You can extend the engine with your own custom logic by implementing the `AsyncFunctionHandler` trait:

```rust
use async_trait::async_trait;
use dataflow_rs::engine::{
    AsyncFunctionHandler, FunctionConfig,
    error::Result, message::{Change, Message}
};
use datalogic_rs::DataLogic;
use serde_json::json;
use std::collections::HashMap;
use std::sync::Arc;

pub struct MyCustomFunction;

#[async_trait]
impl AsyncFunctionHandler for MyCustomFunction {
    async fn execute(
        &self,
        message: &mut Message,
        config: &FunctionConfig,
        datalogic: Arc<DataLogic>,
    ) -> Result<(usize, Vec<Change>)> {
        // Your custom async logic here
        let old_value = message.data().get("processed").cloned().unwrap_or(json!(null));

        // Modify message data
        if let Some(data) = message.data_mut().as_object_mut() {
            data.insert("processed".to_string(), json!(true));
        }
        message.invalidate_context_cache();

        // Return status code and changes for audit trail
        Ok((200, vec![Change {
            path: Arc::from("data.processed"),
            old_value: Arc::new(old_value),
            new_value: Arc::new(json!(true)),
        }]))
    }
}

// Register when creating the engine:
let mut custom_functions: HashMap<String, Box<dyn AsyncFunctionHandler + Send + Sync>> = HashMap::new();
custom_functions.insert("my_custom".to_string(), Box::new(MyCustomFunction));

let engine = Engine::new(workflows, Some(custom_functions));
```

## 📦 Built-in Functions

| Function | Purpose | Modifies Data |
|----------|---------|---------------|
| `parse_json` | Parse JSON from payload into data context | Yes |
| `parse_xml` | Parse XML string into JSON data structure | Yes |
| `map` | Data transformation using JSONLogic | Yes |
| `validation` | Rule-based data validation | No (read-only) |
| `publish_json` | Serialize data to JSON string | Yes |
| `publish_xml` | Serialize data to XML string | Yes |

## 🌐 Related Packages

| Package | Description |
|---------|-------------|
| [@goplasmatic/dataflow-wasm]https://www.npmjs.com/package/@goplasmatic/dataflow-wasm | WebAssembly bindings for browser execution |
| [@goplasmatic/dataflow-ui]https://www.npmjs.com/package/@goplasmatic/dataflow-ui | React components for workflow visualization |

## 🤝 Contributing

We welcome contributions!
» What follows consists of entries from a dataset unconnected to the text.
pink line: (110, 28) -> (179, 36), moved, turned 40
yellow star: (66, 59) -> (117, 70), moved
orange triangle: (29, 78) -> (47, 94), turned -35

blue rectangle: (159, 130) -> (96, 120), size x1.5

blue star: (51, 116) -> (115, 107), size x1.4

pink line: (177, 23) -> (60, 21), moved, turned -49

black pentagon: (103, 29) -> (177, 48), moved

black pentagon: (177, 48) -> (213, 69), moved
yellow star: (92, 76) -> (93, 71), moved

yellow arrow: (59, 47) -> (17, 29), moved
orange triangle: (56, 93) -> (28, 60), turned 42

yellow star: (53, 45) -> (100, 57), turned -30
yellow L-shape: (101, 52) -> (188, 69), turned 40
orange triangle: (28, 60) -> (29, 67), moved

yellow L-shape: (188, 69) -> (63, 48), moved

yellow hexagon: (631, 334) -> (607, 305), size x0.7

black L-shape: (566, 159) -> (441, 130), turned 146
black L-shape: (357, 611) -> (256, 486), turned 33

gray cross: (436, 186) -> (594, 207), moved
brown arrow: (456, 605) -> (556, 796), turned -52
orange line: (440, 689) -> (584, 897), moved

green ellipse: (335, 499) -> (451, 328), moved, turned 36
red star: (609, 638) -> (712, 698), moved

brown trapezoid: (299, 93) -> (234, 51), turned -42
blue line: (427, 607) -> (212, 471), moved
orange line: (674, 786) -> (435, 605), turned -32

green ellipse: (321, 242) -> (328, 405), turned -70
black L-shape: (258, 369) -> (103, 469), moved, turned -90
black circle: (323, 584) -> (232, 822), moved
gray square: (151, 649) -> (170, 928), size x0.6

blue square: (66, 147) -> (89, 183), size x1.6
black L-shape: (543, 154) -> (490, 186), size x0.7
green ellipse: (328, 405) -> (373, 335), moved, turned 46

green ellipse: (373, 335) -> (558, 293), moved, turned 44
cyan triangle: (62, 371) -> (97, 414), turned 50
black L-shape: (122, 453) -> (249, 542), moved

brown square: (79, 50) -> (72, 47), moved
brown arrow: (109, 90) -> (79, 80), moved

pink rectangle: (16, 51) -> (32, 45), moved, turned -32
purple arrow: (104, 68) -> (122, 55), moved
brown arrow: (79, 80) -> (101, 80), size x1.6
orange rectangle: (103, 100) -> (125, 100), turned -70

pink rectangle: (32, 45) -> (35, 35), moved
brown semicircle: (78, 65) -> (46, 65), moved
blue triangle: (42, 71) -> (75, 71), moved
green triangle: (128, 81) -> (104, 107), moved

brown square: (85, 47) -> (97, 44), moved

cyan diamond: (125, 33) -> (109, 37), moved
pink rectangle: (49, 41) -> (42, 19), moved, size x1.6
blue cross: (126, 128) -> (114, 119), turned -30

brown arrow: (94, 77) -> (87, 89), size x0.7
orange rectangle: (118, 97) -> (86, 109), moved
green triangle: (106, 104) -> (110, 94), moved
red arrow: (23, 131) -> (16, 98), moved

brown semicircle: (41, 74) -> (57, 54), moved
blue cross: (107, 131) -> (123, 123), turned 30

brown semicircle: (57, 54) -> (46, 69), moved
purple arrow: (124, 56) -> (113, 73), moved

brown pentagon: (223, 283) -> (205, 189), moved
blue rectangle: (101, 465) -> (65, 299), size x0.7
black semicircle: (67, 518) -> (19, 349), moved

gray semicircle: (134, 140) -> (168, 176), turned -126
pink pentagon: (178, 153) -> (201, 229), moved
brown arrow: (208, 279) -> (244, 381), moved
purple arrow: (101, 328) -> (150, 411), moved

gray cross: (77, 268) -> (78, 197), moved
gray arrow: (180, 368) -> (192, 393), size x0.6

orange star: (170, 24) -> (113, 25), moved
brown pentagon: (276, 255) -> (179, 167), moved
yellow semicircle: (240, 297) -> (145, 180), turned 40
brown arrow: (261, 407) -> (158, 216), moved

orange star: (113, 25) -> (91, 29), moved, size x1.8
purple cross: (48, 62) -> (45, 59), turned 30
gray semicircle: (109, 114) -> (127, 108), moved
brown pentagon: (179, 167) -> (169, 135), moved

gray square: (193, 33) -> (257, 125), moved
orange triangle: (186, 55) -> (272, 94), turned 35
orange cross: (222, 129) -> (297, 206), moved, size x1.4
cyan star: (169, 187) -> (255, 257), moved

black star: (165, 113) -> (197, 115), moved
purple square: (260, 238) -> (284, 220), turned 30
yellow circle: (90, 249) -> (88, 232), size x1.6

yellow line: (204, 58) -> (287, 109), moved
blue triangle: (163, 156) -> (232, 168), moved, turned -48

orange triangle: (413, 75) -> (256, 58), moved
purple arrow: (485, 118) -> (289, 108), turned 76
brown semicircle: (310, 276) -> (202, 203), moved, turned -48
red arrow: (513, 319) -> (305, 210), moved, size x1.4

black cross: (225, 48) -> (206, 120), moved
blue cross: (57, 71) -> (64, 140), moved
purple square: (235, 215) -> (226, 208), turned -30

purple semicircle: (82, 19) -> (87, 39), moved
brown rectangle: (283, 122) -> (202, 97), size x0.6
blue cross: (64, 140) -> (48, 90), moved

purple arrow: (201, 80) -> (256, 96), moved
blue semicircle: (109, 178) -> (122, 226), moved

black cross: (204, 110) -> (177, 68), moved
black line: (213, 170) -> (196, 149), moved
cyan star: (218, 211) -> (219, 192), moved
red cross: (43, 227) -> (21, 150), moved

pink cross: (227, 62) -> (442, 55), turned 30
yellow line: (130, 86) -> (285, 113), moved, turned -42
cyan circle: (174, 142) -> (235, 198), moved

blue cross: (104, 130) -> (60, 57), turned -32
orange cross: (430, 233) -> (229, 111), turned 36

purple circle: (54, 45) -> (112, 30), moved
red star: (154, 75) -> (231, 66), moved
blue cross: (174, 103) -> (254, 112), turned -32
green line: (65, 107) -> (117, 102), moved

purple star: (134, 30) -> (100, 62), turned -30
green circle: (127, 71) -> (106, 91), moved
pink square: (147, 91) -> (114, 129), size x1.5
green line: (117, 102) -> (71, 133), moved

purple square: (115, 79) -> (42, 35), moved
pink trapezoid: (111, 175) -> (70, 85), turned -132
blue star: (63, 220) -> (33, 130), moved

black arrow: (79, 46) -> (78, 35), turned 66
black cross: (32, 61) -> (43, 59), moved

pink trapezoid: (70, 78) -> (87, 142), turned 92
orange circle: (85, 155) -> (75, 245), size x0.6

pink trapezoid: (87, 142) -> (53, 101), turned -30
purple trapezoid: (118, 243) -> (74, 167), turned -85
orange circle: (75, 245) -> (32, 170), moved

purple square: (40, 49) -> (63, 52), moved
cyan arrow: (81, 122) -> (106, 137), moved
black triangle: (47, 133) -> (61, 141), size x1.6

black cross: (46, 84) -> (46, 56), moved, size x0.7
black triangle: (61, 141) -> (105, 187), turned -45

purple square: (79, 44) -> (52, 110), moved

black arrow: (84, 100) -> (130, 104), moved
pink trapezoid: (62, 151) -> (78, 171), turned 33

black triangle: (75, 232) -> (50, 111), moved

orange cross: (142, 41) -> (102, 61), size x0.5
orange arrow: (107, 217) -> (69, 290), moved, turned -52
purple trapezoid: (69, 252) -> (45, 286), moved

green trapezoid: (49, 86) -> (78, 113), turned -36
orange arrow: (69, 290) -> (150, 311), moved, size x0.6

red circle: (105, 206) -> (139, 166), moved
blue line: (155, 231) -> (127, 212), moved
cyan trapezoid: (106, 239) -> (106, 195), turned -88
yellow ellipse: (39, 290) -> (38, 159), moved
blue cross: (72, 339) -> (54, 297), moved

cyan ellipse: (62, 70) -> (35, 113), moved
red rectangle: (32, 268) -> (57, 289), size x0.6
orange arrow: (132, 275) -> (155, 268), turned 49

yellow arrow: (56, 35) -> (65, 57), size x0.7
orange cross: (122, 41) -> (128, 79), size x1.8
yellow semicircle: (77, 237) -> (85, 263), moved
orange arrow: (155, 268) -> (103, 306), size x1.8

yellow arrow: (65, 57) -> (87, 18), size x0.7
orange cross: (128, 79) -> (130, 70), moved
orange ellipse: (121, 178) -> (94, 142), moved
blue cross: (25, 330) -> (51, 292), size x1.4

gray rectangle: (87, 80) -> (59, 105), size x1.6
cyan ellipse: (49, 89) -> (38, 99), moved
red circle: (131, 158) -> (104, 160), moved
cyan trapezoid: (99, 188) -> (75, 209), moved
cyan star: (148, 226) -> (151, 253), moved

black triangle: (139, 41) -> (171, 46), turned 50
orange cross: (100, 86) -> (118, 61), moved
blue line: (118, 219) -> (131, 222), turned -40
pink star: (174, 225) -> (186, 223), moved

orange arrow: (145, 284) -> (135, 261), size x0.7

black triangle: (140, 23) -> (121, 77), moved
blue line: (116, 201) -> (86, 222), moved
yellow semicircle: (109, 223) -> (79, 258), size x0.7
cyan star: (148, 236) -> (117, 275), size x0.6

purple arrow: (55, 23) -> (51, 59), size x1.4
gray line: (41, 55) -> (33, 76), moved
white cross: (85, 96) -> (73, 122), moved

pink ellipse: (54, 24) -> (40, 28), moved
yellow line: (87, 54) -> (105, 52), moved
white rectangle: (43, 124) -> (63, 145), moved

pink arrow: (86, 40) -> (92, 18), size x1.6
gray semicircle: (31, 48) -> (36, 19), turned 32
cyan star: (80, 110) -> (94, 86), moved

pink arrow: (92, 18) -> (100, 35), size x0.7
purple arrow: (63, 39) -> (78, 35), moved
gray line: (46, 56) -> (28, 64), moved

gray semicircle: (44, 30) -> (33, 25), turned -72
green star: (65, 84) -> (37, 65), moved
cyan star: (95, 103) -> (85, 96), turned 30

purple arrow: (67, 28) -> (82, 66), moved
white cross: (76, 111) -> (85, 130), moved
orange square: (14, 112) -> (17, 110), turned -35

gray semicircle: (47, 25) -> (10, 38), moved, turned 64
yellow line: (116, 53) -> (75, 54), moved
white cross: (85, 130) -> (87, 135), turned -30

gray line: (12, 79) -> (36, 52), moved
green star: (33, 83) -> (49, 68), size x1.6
Feel free to fork the repository, make your changes, and submit a pull request. Please make sure to add tests for any new features.

## 🏢 About Plasmatic

Dataflow-rs is developed by the team at [Plasmatic](https://github.com/GoPlasmatic). We're passionate about building open-source tools for data processing.

## 📄 License

This project is licensed under the Apache License, Version 2.0. See the [LICENSE](LICENSE) file for more details.